Problem → All of the data needs to come back exactly as written.

Study material →
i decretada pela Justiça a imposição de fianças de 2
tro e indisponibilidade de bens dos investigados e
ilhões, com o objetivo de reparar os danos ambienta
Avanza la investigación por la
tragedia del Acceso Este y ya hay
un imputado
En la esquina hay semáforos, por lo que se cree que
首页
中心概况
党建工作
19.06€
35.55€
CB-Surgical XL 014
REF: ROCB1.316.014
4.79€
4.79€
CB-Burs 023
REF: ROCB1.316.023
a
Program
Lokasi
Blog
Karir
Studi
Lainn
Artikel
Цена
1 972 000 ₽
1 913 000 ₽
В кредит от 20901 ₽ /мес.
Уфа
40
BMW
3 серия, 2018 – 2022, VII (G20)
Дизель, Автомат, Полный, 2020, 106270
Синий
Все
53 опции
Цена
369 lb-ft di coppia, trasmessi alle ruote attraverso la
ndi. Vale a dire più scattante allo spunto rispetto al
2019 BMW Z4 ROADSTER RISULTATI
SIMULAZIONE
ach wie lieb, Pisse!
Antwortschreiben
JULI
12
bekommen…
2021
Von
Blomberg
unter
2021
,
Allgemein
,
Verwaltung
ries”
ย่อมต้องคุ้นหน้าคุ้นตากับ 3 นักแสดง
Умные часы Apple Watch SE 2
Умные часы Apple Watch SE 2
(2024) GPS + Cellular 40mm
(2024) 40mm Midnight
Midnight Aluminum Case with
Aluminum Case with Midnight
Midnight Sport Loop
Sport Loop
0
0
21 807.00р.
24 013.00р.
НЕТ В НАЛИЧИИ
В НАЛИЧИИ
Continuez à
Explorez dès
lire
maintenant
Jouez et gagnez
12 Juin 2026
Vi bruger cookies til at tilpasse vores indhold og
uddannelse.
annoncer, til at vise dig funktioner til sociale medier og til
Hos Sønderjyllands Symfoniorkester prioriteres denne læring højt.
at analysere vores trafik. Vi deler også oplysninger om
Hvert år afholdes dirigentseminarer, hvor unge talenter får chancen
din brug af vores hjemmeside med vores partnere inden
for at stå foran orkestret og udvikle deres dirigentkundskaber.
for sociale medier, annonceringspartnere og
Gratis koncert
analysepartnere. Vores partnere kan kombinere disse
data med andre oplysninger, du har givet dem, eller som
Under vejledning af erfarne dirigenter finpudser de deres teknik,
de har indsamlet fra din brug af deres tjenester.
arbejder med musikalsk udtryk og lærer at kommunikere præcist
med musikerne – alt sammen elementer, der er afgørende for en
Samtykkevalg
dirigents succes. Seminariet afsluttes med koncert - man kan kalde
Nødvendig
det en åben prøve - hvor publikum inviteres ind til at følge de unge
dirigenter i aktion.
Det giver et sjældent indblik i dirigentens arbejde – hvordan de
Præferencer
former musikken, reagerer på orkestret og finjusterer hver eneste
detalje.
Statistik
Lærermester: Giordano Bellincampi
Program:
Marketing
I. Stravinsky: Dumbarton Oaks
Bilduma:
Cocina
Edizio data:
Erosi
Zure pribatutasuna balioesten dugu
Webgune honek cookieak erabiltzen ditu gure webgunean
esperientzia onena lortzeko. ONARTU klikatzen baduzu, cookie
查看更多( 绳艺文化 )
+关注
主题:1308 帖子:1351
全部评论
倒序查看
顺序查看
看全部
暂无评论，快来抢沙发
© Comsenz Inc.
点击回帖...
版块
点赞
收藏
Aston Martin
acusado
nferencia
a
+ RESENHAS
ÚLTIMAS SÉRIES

Response below →
i decretada pela Justiça a imposição de fianças de 2
tro e indisponibilidade de bens dos investigados e
ilhões, com o objetivo de reparar os danos ambienta
Avanza la investigación por la
tragedia del Acceso Este y ya hay
un imputado
En la esquina hay semáforos, por lo que se cree que
首页
中心概况
党建工作
19.06€
35.55€
CB-Surgical XL 014
REF: ROCB1.316.014
4.79€
4.79€
CB-Burs 023
REF: ROCB1.316.023
a
Program
Lokasi
Blog
Karir
Studi
Lainn
Artikel
Цена
1 972 000 ₽
1 913 000 ₽
В кредит от 20901 ₽ /мес.
Уфа
40
BMW
3 серия, 2018 – 2022, VII (G20)
Дизель, Автомат, Полный, 2020, 106270
Синий
Все
53 опции
Цена
369 lb-ft di coppia, trasmessi alle ruote attraverso la
ndi. Vale a dire più scattante allo spunto rispetto al
2019 BMW Z4 ROADSTER RISULTATI
SIMULAZIONE
ach wie lieb, Pisse!
Antwortschreiben
JULI
12
bekommen…
2021
Von
Blomberg
unter
2021
,
Allgemein
,
Verwaltung
ries”
ย่อมต้องคุ้นหน้าคุ้นตากับ 3 นักแสดง
Умные часы Apple Watch SE 2
Умные часы Apple Watch SE 2
(2024) GPS + Cellular 40mm
(2024) 40mm Midnight
Midnight Aluminum Case with
Aluminum Case with Midnight
Midnight Sport Loop
Sport Loop
0
0
21 807.00р.
24 013.00р.
НЕТ В НАЛИЧИИ
В НАЛИЧИИ
Continuez à
Explorez dès
lire
maintenant
Jouez et gagnez
12 Juin 2026
Vi bruger cookies til at tilpasse vores indhold og
uddannelse.
annoncer, til at vise dig funktioner til sociale medier og til
Hos Sønderjyllands Symfoniorkester prioriteres denne læring højt.
at analysere vores trafik. Vi deler også oplysninger om
Hvert år afholdes dirigentseminarer, hvor unge talenter får chancen
din brug af vores hjemmeside med vores partnere inden
for at stå foran orkestret og udvikle deres dirigentkundskaber.
for sociale medier, annonceringspartnere og
Gratis koncert
analysepartnere. Vores partnere kan kombinere disse
data med andre oplysninger, du har givet dem, eller som
Under vejledning af erfarne dirigenter finpudser de deres teknik,
de har indsamlet fra din brug af deres tjenester.
arbejder med musikalsk udtryk og lærer at kommunikere præcist
med musikerne – alt sammen elementer, der er afgørende for en
Samtykkevalg
dirigents succes. Seminariet afsluttes med koncert - man kan kalde
Nødvendig
det en åben prøve - hvor publikum inviteres ind til at følge de unge
dirigenter i aktion.
Det giver et sjældent indblik i dirigentens arbejde – hvordan de
Præferencer
former musikken, reagerer på orkestret og finjusterer hver eneste
detalje.
Statistik
Lærermester: Giordano Bellincampi
Program:
Marketing
I. Stravinsky: Dumbarton Oaks
Bilduma:
Cocina
Edizio data:
Erosi
Zure pribatutasuna balioesten dugu
Webgune honek cookieak erabiltzen ditu gure webgunean
esperientzia onena lortzeko. ONARTU klikatzen baduzu, cookie
查看更多( 绳艺文化 )
+关注
主题:1308 帖子:1351
全部评论
倒序查看
顺序查看
看全部
暂无评论，快来抢沙发
© Comsenz Inc.
点击回帖...
版块
点赞
收藏
Aston Martin
acusado
nferencia
a
+ RESENHAS
ÚLTIMAS SÉRIES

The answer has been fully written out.